March 4, 2011 3:22PM

Mark Helprin’s Convoluted Case for a Large(r) Navy

Wednesday's Wall Street Journal featured an op ed by Mark Helprin making the case for a large navy (may be paywalled). Or, at least, that was what I took away from it. To be honest, it was a little hard to tell.

I was going to let it drop, but by coincidence I was at the Naval Academy today, giving a guest lecture to two different classes, and the experience has inspired me to pick apart examine Helprin's article.

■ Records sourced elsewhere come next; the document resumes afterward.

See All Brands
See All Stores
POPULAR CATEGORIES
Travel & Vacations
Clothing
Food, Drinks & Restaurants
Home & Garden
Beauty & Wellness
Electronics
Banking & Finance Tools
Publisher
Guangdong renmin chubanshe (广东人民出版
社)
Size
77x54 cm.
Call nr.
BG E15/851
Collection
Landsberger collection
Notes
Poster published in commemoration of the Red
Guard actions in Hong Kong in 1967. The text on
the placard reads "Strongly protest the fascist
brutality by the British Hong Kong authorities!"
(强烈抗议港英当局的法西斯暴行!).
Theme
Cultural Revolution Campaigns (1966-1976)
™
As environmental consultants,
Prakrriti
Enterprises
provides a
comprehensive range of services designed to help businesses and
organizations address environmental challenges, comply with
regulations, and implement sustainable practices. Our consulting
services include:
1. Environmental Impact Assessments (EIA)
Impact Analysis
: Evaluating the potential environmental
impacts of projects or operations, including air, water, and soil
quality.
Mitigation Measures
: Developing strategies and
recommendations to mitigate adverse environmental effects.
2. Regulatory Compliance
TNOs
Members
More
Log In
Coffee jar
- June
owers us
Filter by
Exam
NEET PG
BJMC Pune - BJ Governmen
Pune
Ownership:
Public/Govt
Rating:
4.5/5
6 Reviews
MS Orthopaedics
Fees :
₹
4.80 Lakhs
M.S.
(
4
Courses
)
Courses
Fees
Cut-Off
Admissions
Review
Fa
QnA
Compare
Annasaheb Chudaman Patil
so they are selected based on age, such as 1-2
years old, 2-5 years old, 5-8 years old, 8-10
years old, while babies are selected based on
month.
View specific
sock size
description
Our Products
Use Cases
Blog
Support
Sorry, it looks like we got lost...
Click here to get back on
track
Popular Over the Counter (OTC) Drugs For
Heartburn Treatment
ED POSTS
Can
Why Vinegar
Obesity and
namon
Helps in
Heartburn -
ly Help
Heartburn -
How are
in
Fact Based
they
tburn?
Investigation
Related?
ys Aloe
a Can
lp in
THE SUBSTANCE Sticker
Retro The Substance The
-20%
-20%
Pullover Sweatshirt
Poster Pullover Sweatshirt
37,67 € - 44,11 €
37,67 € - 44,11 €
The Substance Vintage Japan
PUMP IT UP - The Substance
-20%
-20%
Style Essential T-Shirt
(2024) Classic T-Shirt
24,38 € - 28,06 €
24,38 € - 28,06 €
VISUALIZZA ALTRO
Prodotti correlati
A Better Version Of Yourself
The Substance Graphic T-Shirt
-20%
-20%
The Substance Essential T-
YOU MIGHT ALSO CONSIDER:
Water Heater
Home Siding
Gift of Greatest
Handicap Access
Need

I do so because I fundamentally agree with Helprin that we should have a strong navy. I say this because I believe that the Founders were correct to privilege the Navy over the Army (recall that the Constitution calls for maintaining a navy, but raising an Army only as required). I also have several parochial reasons for favoring the Navy over the other services: I served in the Navy; grew up in Maine, in the shadow of Bath Iron Works and the Brunswick Naval Air Station; and the name Preble is hallowed in naval history. Edward Preble (pictured), a distant ancestor, was among the founders of the American navy, and there have been several naval vessels bearing his name. The museum on the grounds of the Naval Academy is named Preble Hall.

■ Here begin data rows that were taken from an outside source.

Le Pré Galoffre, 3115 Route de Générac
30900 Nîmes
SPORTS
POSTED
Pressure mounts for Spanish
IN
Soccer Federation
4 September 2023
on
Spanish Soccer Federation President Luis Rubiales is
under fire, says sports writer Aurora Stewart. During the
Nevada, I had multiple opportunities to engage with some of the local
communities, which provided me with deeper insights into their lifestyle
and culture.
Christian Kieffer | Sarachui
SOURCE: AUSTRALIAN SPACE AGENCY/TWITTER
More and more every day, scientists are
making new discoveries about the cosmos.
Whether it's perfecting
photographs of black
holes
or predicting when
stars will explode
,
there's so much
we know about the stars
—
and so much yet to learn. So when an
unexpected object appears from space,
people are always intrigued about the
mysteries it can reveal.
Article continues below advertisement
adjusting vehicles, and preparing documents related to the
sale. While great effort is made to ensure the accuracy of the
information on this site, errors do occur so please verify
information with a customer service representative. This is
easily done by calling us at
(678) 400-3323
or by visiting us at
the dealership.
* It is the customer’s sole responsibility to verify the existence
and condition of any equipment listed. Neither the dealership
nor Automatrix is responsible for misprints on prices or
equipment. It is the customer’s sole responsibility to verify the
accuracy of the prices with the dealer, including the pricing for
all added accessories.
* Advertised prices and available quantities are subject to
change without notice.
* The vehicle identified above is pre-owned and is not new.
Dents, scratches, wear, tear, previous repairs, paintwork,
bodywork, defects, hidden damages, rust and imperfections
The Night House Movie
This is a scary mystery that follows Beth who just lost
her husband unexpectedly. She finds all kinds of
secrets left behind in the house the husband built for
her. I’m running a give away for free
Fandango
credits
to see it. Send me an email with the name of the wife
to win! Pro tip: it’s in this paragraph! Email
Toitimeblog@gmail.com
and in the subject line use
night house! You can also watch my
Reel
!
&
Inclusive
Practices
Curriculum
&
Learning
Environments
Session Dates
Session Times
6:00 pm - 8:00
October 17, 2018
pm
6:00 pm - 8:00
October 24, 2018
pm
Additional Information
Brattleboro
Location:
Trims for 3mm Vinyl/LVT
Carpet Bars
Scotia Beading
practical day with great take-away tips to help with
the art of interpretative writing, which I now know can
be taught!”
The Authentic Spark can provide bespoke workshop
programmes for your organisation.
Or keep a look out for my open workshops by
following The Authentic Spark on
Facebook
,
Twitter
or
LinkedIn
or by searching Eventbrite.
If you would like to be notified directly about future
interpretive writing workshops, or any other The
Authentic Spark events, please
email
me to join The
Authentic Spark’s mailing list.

Suffice it to say, if I believed that the U.S. Navy was in danger of losing its edge, I would support an aggressive plan to reverse its fortunes. If I thought that we could no longer defend the seaborne approaches to the continental United States, I would be calling for a crash program to reform the service. But it isn't, and we aren't. Helprin's article features misleading information and dubious logic.  An argument poorly made is worse than no argument at all.

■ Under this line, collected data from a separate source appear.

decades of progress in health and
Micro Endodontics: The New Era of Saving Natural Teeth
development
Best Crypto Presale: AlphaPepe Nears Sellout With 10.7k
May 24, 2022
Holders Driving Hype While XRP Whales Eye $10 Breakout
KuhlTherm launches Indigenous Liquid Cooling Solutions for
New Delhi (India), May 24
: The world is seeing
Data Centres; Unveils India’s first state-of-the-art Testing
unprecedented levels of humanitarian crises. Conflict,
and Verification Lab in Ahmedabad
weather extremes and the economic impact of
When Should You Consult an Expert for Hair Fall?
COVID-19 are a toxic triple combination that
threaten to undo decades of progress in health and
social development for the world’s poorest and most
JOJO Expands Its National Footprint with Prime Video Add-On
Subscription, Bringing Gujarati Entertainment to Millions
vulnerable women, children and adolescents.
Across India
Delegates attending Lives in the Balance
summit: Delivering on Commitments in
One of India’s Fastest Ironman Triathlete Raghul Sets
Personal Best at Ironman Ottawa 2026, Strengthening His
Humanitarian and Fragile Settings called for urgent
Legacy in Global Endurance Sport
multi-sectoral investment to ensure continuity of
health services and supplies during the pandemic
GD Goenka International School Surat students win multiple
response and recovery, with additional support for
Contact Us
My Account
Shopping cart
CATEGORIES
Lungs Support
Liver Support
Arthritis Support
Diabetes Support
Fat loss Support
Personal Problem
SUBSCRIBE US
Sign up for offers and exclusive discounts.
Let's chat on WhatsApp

The basic gist of Helprin's op ed is that the U.S. Navy is too small. We had over 1,000 ships at the end of World War II, and now we have only 286. (I could point out that we had thousands and thousands of jeeps and propeller-powered fighter planes at the end of World War II. Now we have none. That doesn't mean that our conventional land forces and air forces are less capable today than they were in 1945.) He goes on to explain that we need a larger navy to defeat the pirates who are assaulting ships off the Horn of Africa. Russia and China, he claims, are challenging us on the high seas, or soon will do so. He repeats the tired conventional wisdom that the global trading system depends upon a single dominant power to enforce the rules and punish wrongdoers. Great Britain served that role in the 19th century; the U.S. Navy must do so now.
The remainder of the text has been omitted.